CVE-2025-68555
zozothemes · Nutrie
An unrestricted file upload vulnerability in zozothemes Nutrie allows unauthenticated attackers to upload web shells to the server.
Executive summary
The zozothemes Nutrie theme contains a critical unrestricted file upload vulnerability that allows remote attackers to execute arbitrary code via web shell deployment.
Vulnerability
This vulnerability stems from improper validation of file types during the upload process, enabling attackers to bypass restrictions and upload malicious files. The flaw is exploitable by unauthenticated users, granting them the ability to place a web shell on the underlying web server.
Business impact
The ability to upload a web shell provides an attacker with persistent, unauthorized control over the server environment.
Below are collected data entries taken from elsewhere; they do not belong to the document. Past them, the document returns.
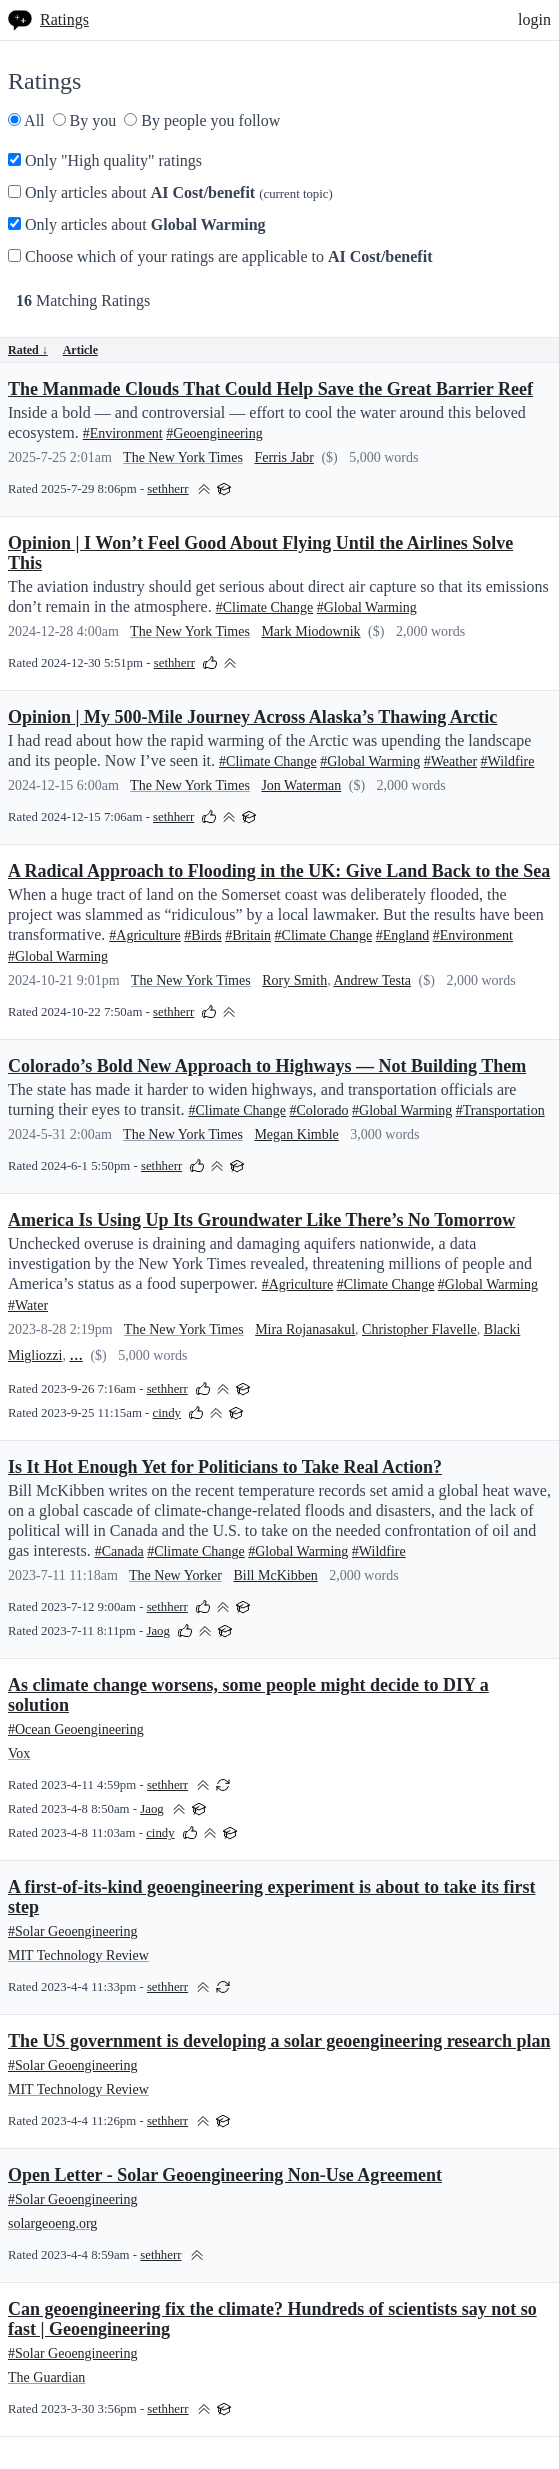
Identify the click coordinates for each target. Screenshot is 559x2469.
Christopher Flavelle (419, 1329)
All (26, 120)
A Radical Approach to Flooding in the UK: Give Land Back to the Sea (279, 871)
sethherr (167, 489)
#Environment (123, 433)
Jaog (157, 1631)
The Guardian (46, 2377)
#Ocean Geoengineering (76, 1729)
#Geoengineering (214, 433)
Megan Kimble (296, 1134)
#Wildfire (508, 761)
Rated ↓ (28, 350)
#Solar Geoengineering (72, 1931)
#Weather (450, 761)
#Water (28, 1305)
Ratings (64, 19)
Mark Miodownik (310, 631)
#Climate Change (265, 607)
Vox (19, 1753)
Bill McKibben (275, 1575)
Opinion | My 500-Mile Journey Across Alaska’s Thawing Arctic (252, 717)
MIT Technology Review (78, 1955)
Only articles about (170, 192)
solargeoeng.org (52, 2223)
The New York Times (183, 457)
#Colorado (319, 1110)
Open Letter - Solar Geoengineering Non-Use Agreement (225, 2175)
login (534, 19)
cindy (167, 1413)
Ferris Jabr (284, 457)
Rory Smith (294, 980)
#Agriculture (145, 935)
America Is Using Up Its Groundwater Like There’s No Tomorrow (261, 1220)
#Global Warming (367, 607)
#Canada (119, 1551)
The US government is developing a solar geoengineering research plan (279, 2041)
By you (85, 120)
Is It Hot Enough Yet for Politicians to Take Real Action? (225, 1467)
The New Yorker (175, 1575)
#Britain (248, 935)
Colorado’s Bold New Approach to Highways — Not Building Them (267, 1066)
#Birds (202, 935)
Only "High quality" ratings (105, 160)
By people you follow (202, 120)
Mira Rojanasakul (305, 1329)
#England (403, 935)
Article (80, 350)
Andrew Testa (372, 980)
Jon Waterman (301, 785)
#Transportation (500, 1110)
With a CVSS score of 9.9, this vulnerability presents an immediate risk of full system compromise, including the potential for data exfiltration, lateral movement within the network, and complete service disruption.
Remediation
Immediate Action: Update the Nutrie theme to version 2.0.1 or higher immediately to address the insecure file upload logic.
Proactive Monitoring: Audit the web server's upload directories for the presence of unrecognized executable files (e.g., .php, .phtml) and monitor access logs for anomalous file upload patterns.
Compensating Controls: Configure the web server to disable script execution in upload directories and deploy a WAF to filter for common web shell signatures and file extension bypass attempts.
Exploitation status
Public Exploit Available: Unknown
Analyst recommendation
Given the ease of exploitation and the severity of the impact, this vulnerability must be treated as a high-priority remediation task. Administrators should verify the integrity of their web directory and ensure that all theme components are updated to the vendor-recommended secure versions.